Thursday 12 April 2018

Rumours, mis- and disinformation in divided societies: Twitter and the Ardoyne parade dispute


Dr. Paul Reilly is Senior Lecturer in Social Media & Digital Society at the University of Sheffield. His research focuses on the use of social media by citizens to share acts of sousveillance, as well as how digital media can be utilised to promote better community relations in divided societies such as Northern Ireland. His work  has been published in a number of journals including First Monday, Information, Communication & Society, New Media & Society, Policy and Internet and Urban Studies. He is currently completing his second monograph on Social media and contentious politics in Northern Ireland (contracted with Manchester University Press). @PaulJReilly
 
The rerouting of a contentious Orange Order parade away from the Ardoyne shops in North Belfast would lead to four consecutive nights of “animalistic” violence by loyalist protesters in July 2013. Despite the seeming inevitability of further violence, both the Orangemen and the Ardoyne residents were widely praised for the parade passing off without incident in July 2014. However, the 2015 parade would again be marred by violence, as loyalists faced off against PSNI officers who prevented the march from returning home via its traditional route. Having praised the behaviour of the Orange Order and residents a year earlier, Secretary of State Teresa Villiers described the attacks on police as disgraceful and accused the rioters of ‘damaging’ Northern Ireland.
 
This raised questions about what role, if any, social media played in helping escalate or de-escalate the tensions surrounding the contentious parade in 2014 and 2015. Previous research had suggested that the sharing of misinformation and disinformation (term used to describe the inadvertent and deliberate sharing of false information) had contributed to intercommunal violence in contested urban interface areas. Therefore, this study examined how users responded to rumours and disinformation that were circulated on Twitter. These issues were explored through a critical thematic analysis of tweets posted during two periods: 11th - 14th July 2014, and 12th - 15th 2015. A total of 7388 tweets tagged #Ardoyne were identified, 1,842 in 2014 and 5,546 in 2015. These tweets peaked at 7pm on the day of the Twelfth demonstrations in both years (see Figure 1). One explanation for this finding was that this spike in Twitter activity was the result of viewers of flagship television news programmes turning to social media to follow what was happening during the return leg of the parade. 

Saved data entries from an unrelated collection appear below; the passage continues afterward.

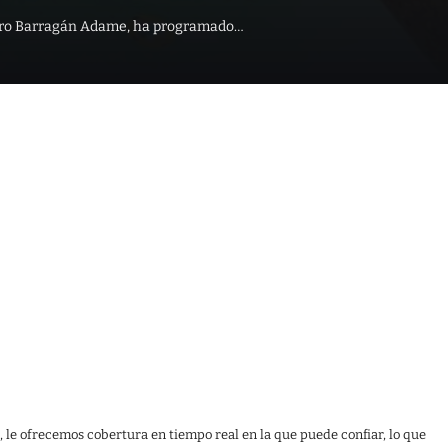
Ramiro Barragán Adame, ha programado…
, le ofrecemos cobertura en tiempo real en la que puede confiar, lo que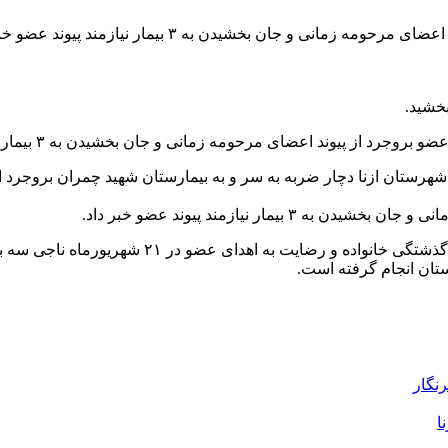
و جان بخشیدن به ۳ بیمار نیازمند پیوند عضو خبر داد.
ند اعضای مرحومه زمانی و جان بخشیدن به ۳ بیمار نیازمند پیوند عضو خبر داد.
ر شهرستان ازنا دچار ضربه به سر و به بیمارستان شهید چمران بروجرد
ار نیازمند پیوند عضو خبر داد.
 به اهدای عضو در ۲۱ شهریورماه ناجی سه بیمار نیازمند شد.
رنگار
ا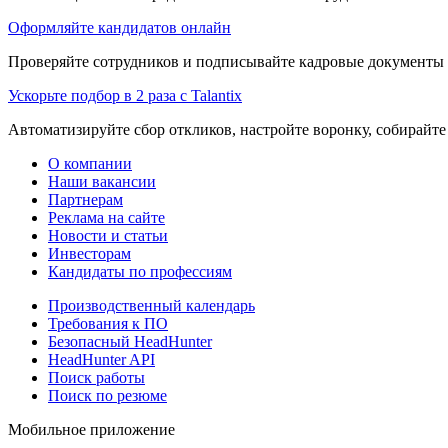
Оформляйте кандидатов онлайн
Проверяйте сотрудников и подписывайте кадровые документы 
Ускорьте подбор в 2 раза с Talantix
Автоматизируйте сбор откликов, настройте воронку, собирайте
О компании
Наши вакансии
Партнерам
Реклама на сайте
Новости и статьи
Инвесторам
Кандидаты по профессиям
Производственный календарь
Требования к ПО
Безопасный HeadHunter
HeadHunter API
Поиск работы
Поиск по резюме
Мобильное приложение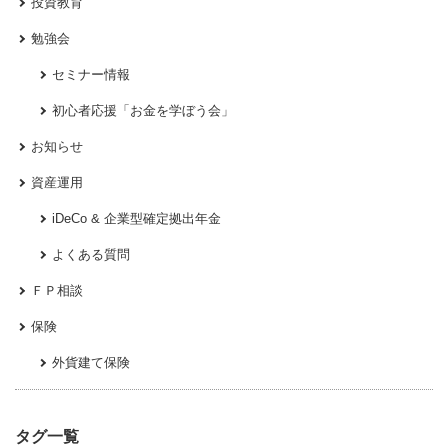
投資教育
勉強会
セミナー情報
初心者応援「お金を学ぼう会」
お知らせ
資産運用
iDeCo & 企業型確定拠出年金
よくある質問
ＦＰ相談
保険
外貨建て保険
タグ一覧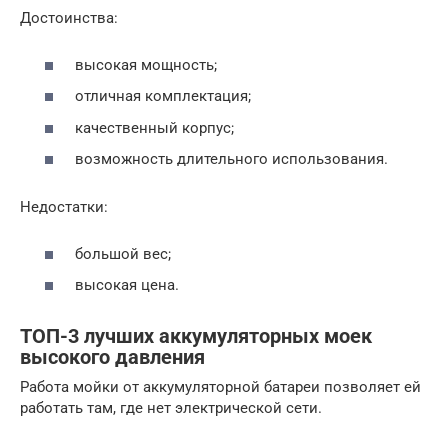
Достоинства:
высокая мощность;
отличная комплектация;
качественный корпус;
возможность длительного использования.
Недостатки:
большой вес;
высокая цена.
ТОП-3 лучших аккумуляторных моек
высокого давления
Работа мойки от аккумуляторной батареи позволяет ей
работать там, где нет электрической сети.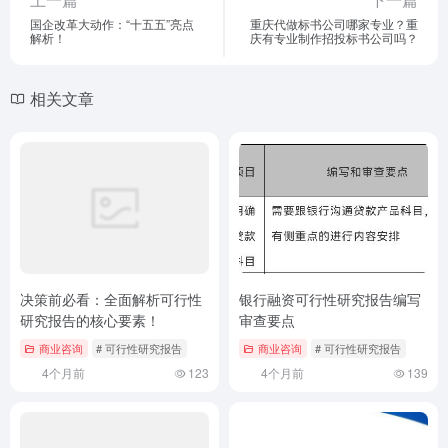
国企改革大动作：“十五五”亮点
重庆代做标书公司哪家专业？重
解析！
庆有专业制作招投标书公司吗？
相关文章
决策前必看：全面解析可行性
银行融资可行性研究报告编写
研究报告的核心要素！
审查要点
商业咨询
# 可行性研究报告
商业咨询
# 可行性研究报告
4个月前
123
4个月前
139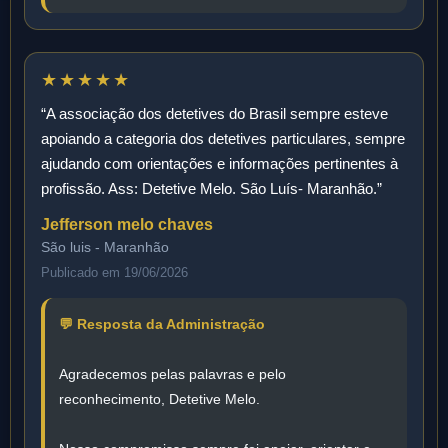
★★★★★
“A associação dos detetives do Brasil sempre esteve
apoiando a categoria dos detetives particulares, sempre
ajudando com orientações e informações pertinentes à
profissão. Ass: Detetive Melo. São Luís- Maranhão.”
Jefferson melo chaves
São luis - Maranhão
Publicado em 19/06/2026
💬 Resposta da Administração
Agradecemos pelas palavras e pelo
reconhecimento, Detetive Melo.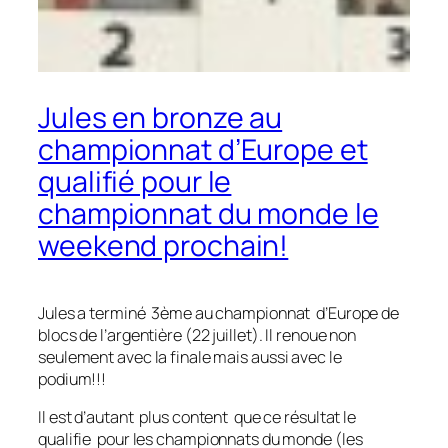
Jules en bronze au
championnat d’Europe et
qualifié pour le
championnat du monde le
weekend prochain!
Jules a terminé 3ème au championnat d’Europe de
blocs de l’argentière (22 juillet). Il renoue non
seulement avec la finale mais aussi avec le
podium!!!
Il est d’autant plus content que ce résultat le
qualifie pour les championnats du monde (les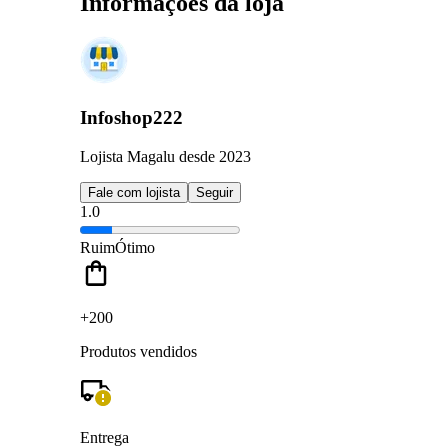
Informações da loja
Infoshop222
Lojista Magalu desde 2023
Fale com lojista
Seguir
1.0
Ruim
Ótimo
+200
Produtos vendidos
Entrega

Figure 1: Tweets mentioning Ardoyne, 12th July 2014 and 13th July 2015
 
Tweeters move quickly to debunk rumours and disinformation
 
Rumours and disinformation appeared to have a very short life span in both corpora. This was particularly evident in the 2014 corpus, where there was some evidence to suggest that both loyalists and republicans were checking the veracity of claims made by each other on the microblogging site. Loyalists were accused of digitally altering pictures in order to portray the nationalist residents in a negative light. A picture of one of the protesters that had gathered outside the Ardoyne shops began to circulate on Twitter shortly after 7.30pm on 12th July. The placard they held aloft contained a mock-up road sign indicating that the Orange Order was not welcome in the area. One tweeter suggested that this was evidence of the intolerance of republicans and highlighted the ‘unlawful’ nature of the protests against the march. Twitter users immediately appeared sceptical of the authenticity of this image. Visual evidence suggesting that this was a photoshopped image was shared on Twitter within a few minutes. The original image showed the protester at a peaceful Christian protest at the shop fronts with his placard proclaiming “Love Thy Neighbour”, rather than the anti-Orange Order slogan that had featured in the doctored image. This was corroborated by an image of the same scene, taken and shared on Twitter by BBC NI journalist Kevin Sharkey a few hours earlier. Many tweeters accused the loyalist responsible for sharing the photoshopped image of spreading lies about what was happening on the ground at Ardoyne.
 
 
Tweet from BBC NI reporter Kevin Sharkey used to discredit photoshopped image, July 2014.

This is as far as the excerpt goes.